Comment author: Nornagest 05 August 2013 12:02:34AM 1 point [-]

That's a heck of a coincidence, but it would explain a perception among neoreactionaries. It wouldn't, however, explain perceptions among (to use your example) liberals; unless the latter spend a lot of time reading blogs from the former, they're probably going to be using an outside view, which would give them the same ratios we see in the survey. Out in the wild, I've seen the characterization coming from both sides.

Although the graph in the ancestor is from a neoreactionary blog.

Comment author: Kzickas 05 August 2013 12:24:07PM *  1 point [-]

While I'm not sure what "neoreactionary" refers to specifically there are lots of reasons that certain types of liberals see LessWrong as reactionary:

  • A somewhat strong libertarian component
  • Belief in evolutionary psychology
  • Anti-religous (or generally the belief that beliefs can be right or wrong)
  • LessWrong's more technical understanding of evidence is incompatible with standpoint theory and similar epistemic frameworks favored by some groups of liberals.
  • Those older discussions around PUA where it's presented in a pretty positive light
  • Glorification of the enlightenment.
Comment author: Nornagest 04 August 2013 03:35:49AM *  3 points [-]

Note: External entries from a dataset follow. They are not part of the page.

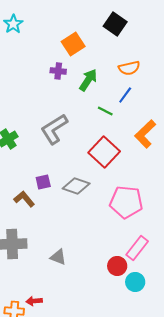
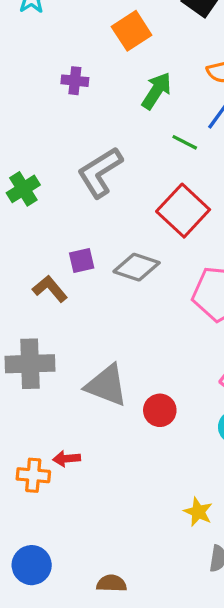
purple cross: (58, 71) -> (75, 81), moved
gray triangle: (58, 257) -> (107, 385), size x1.6
red circle: (117, 266) -> (160, 410), moved

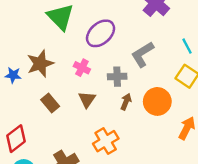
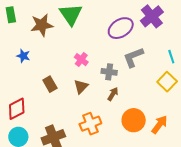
purple ellipse: (101, 33) -> (121, 28), moved
brown star: (40, 64) -> (42, 25), moved
orange circle: (157, 101) -> (134, 120), moved

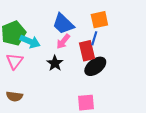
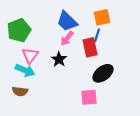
cyan arrow: (30, 41) -> (25, 70), moved
pink triangle: (14, 61) -> (30, 55), moved
black ellipse: (95, 66) -> (103, 73), moved

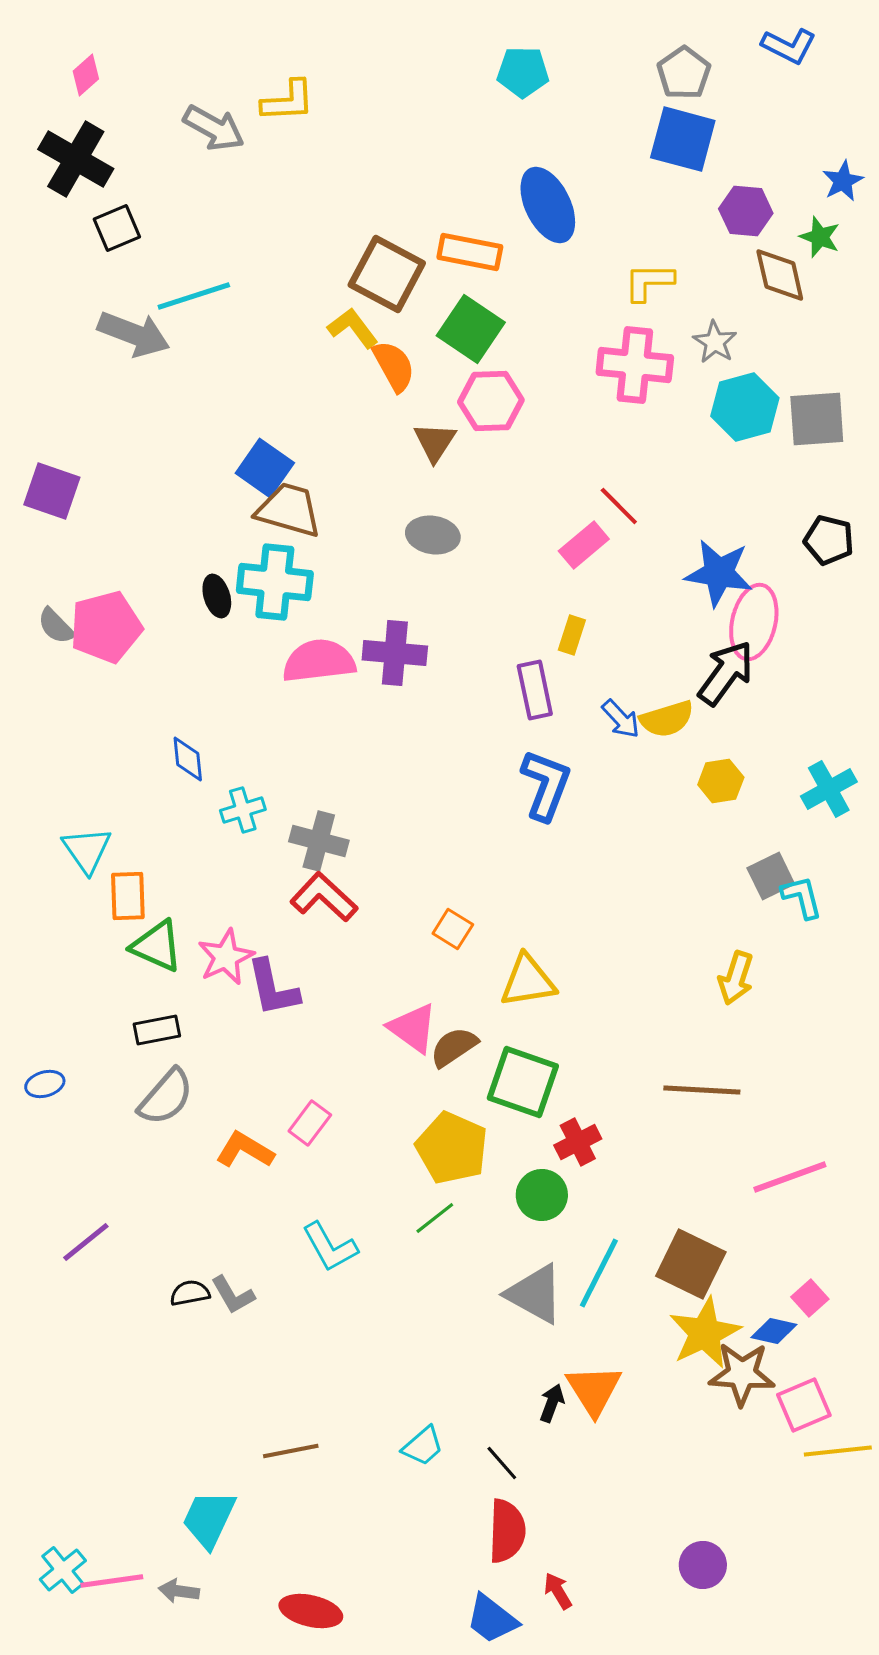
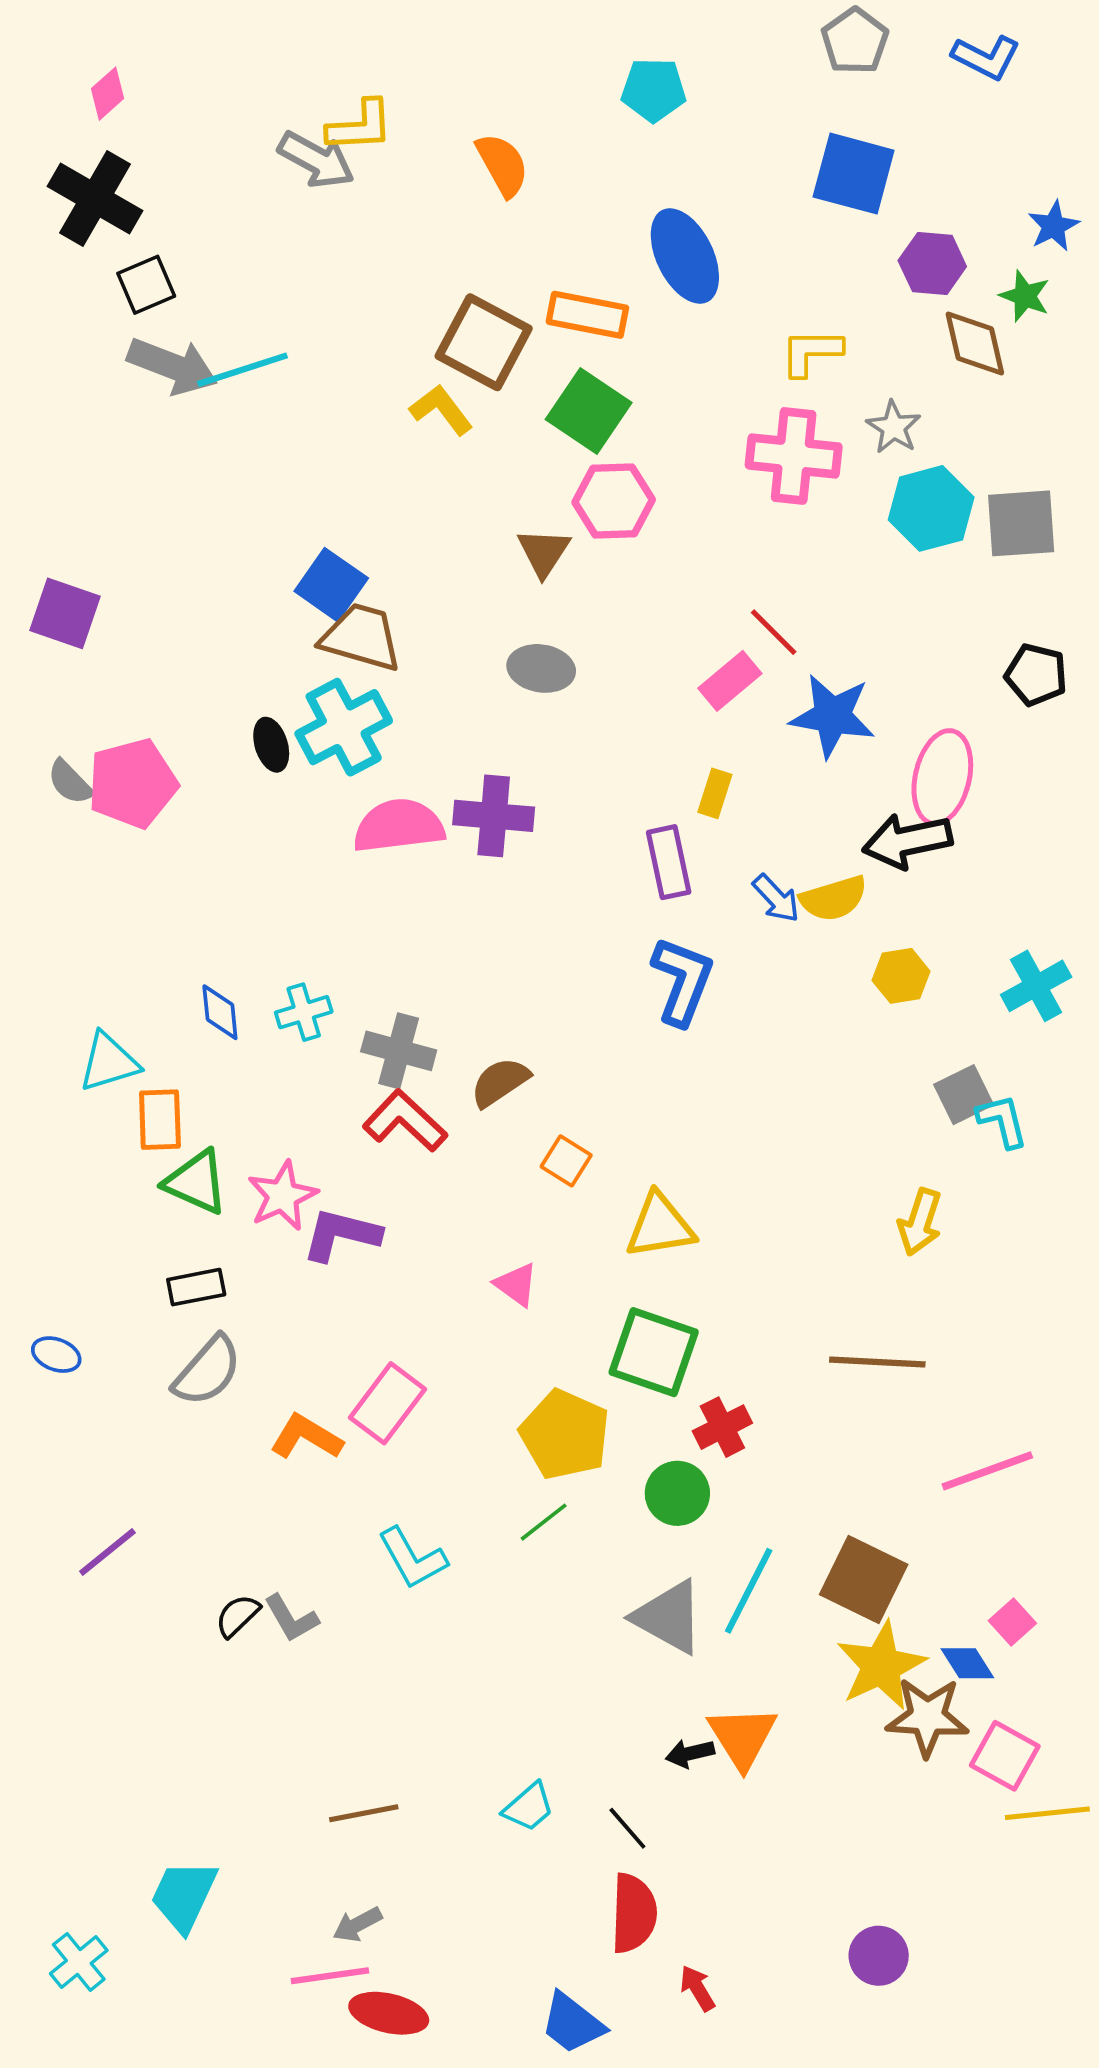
gray pentagon: (684, 73) -> (855, 41), moved
gray arrow: (214, 128) -> (316, 160), moved
gray arrow: (134, 334) -> (172, 366), moved
orange semicircle: (394, 366) -> (502, 165), moved
blue star: (719, 573) -> (832, 716), moved
cyan cross: (275, 582) -> (344, 727), turned -34
black arrow: (726, 673) -> (907, 841), turned -138
blue diamond: (188, 759) -> (220, 1012), moved
cyan triangle: (87, 850) -> (109, 1062), turned 48
purple L-shape: (273, 988) -> (341, 1235), turned 116
pink triangle: (413, 1028) -> (516, 1285), size x0.7
brown semicircle: (454, 1047) -> (500, 1082), moved
blue ellipse: (45, 1084) -> (56, 1355), turned 36
pink rectangle: (310, 1123) -> (387, 1403), size x1.4
black semicircle: (190, 1293) -> (237, 1616), turned -33
blue diamond: (774, 1331) -> (967, 1663), turned 45
black arrow: (552, 1403) -> (690, 1753), turned -123
pink square: (804, 1405) -> (1005, 1756), turned -38
cyan trapezoid: (209, 1519) -> (184, 1896), moved
pink line: (112, 1581) -> (330, 1976), moved
gray arrow: (179, 1591) -> (357, 1924), moved, turned -36
blue trapezoid: (492, 1619) -> (572, 2023), moved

I first saw LW as a node on a map of neoreactionary web sites [...] LW doesn't seem to fit the map. You have to stretch pretty far to connect some of those nodes.

That brings up some interesting questions. The last survey placed self-identified neoreactionaries as a very small percentage of LW readership (scroll down to "Alternate Politics Question"). Progressivism appears to be the most popular political philosophy around here, with libertarianism a strong competitor; nothing else is in the running.

That's not the first time I've heard LW referred to as a neoreactionary site, though; once might be coincidence, but twice needs explanation. With the survey in mind it's clearly not a matter of explicitly endorsed philosophy, so I'm left to assume that we're propagating ideas or cultural artifacts that're popular in neoreactionary circles. I'm not sure what those might be, though. It might just be our general skepticism of academically dominant narratives, but that seems like too glib an explanation to me.

Comment author: Kzickas 04 August 2013 04:34:09AM *  0 points [-]

The impression I got from looking at their graph is that a strong libertarian component is enough by itself. It wouldn't be the first time I've seen people consider libertarianism inherently very regressive.

Edit: Originally I assumed that it was accusing Less Wrong of being neoreactionary, but looking a bit around the site it looks like they might be praising it.

Comment author: Kzickas 22 July 2013 03:18:54PM *  0 points [-]

It seems to me that the entire discussion is confused. Many people seem to be using the claim that Omega can't predict your actions to make claims about what actions to take in the hypothetical world where it can. Accepting the assumption that Omega can predict your actions the problem seems to be a trivial calculation of expected utility:

If the opaque box contains b1 utility, the transparent one b2 utility, omega has e1 probability of falsly predicting you'll one box and e2 probability of falsely predicting you'll two box the expected utilities are

1 box: (1-e2)b1 2 box: e1b1 + b2

And you should 1 box unless b2 is bigger than (1 - e2 - e1)*b1.